§ **PROBLEM**:
All entries are to be transcribed verbatim, but images are not carried over.

§ **DATASET ENTRIES**:
● ● ● ● ●
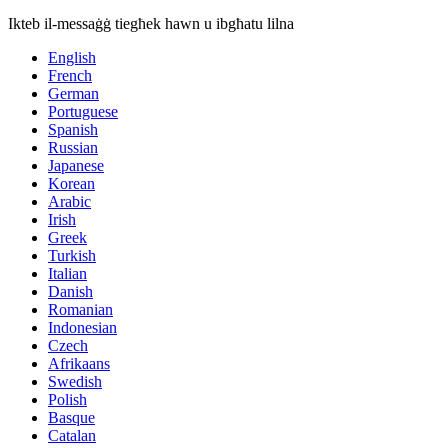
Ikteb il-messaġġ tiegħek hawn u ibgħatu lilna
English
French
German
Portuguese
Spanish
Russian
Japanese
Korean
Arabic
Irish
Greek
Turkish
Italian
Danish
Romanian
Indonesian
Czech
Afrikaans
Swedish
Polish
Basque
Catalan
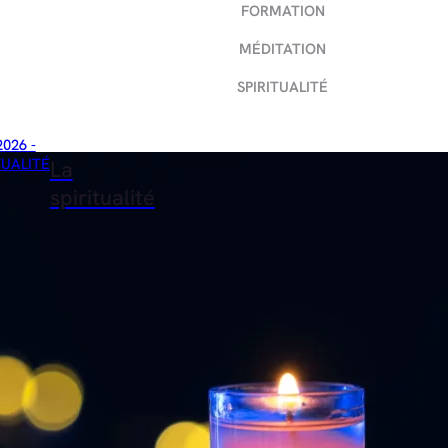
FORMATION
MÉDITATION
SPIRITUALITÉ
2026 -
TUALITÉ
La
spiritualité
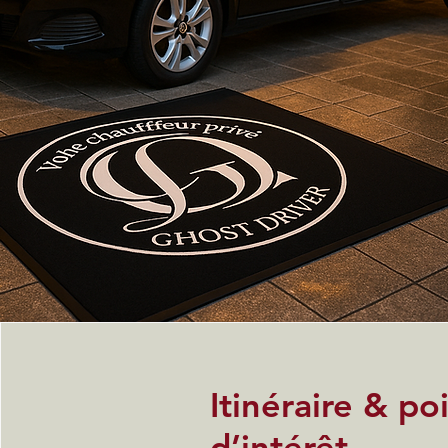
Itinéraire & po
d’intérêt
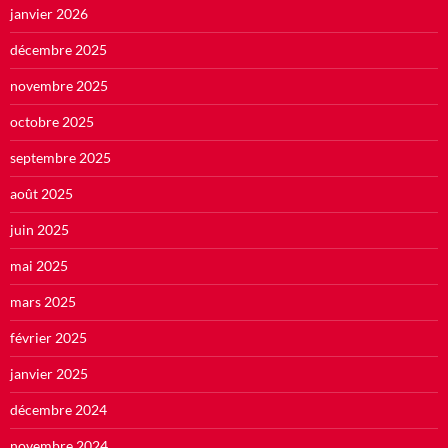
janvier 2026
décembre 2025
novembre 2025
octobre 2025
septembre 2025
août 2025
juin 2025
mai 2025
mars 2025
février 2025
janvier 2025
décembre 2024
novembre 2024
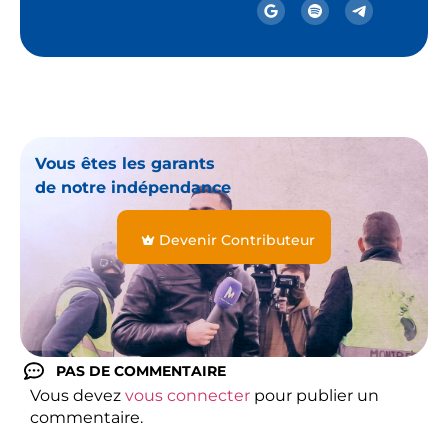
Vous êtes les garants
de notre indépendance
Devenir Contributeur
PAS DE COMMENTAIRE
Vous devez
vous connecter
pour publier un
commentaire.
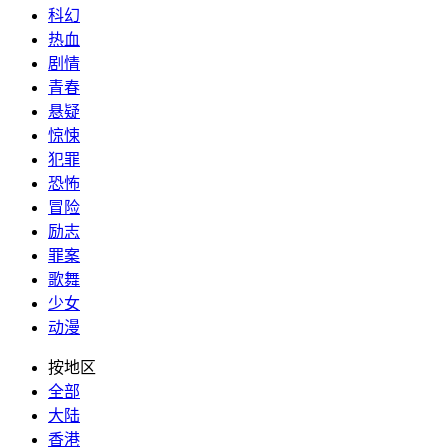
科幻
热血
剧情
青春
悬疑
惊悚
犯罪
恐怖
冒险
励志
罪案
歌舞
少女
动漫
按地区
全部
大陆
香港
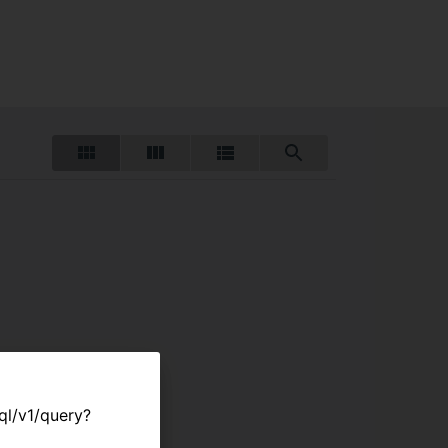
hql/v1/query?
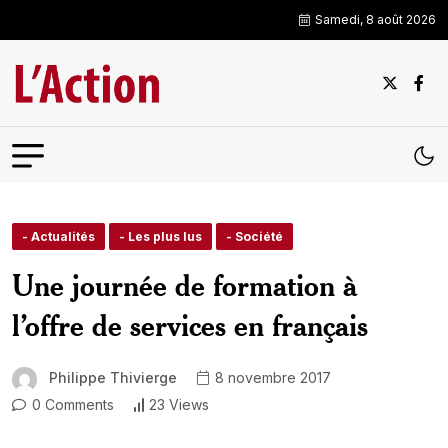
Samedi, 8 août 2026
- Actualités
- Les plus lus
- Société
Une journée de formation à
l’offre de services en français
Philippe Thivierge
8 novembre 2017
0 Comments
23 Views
● ● ● ● ●
§ **TASK RESULT**:
Ikteb il-messaġġ tiegħek hawn u ibgħatu lilna
English
French
German
Portuguese
Spanish
Russian
Japanese
Korean
Arabic
Irish
Greek
Turkish
Italian
Danish
Romanian
Indonesian
Czech
Afrikaans
Swedish
Polish
Basque
Catalan
FORMATION
MÉDITATION
SPIRITUALITÉ
2026 -
TUALITÉ
La
spiritualité
Itinéraire & po
d’intérêt
janvier 2026
décembre 2025
novembre 2025
octobre 2025
septembre 2025
août 2025
juin 2025
mai 2025
mars 2025
février 2025
janvier 2025
décembre 2024
novembre 2024
Vous êtes les garants
de notre indépendance
Devenir Contributeur
PAS DE COMMENTAIRE
Vous devez
vous connecter
pour publier un
commentaire.
科幻
热血
剧情
青春
悬疑
惊悚
犯罪
恐怖
冒险
励志
罪案
歌舞
少女
动漫
按地区
全部
大陆
香港
hql/v1/query?
Samedi, 8 août 2026
- Actualités
- Les plus lus
- Société
Une journée de formation à
l’offre de services en français
Philippe Thivierge
8 novembre 2017
0 Comments
23 Views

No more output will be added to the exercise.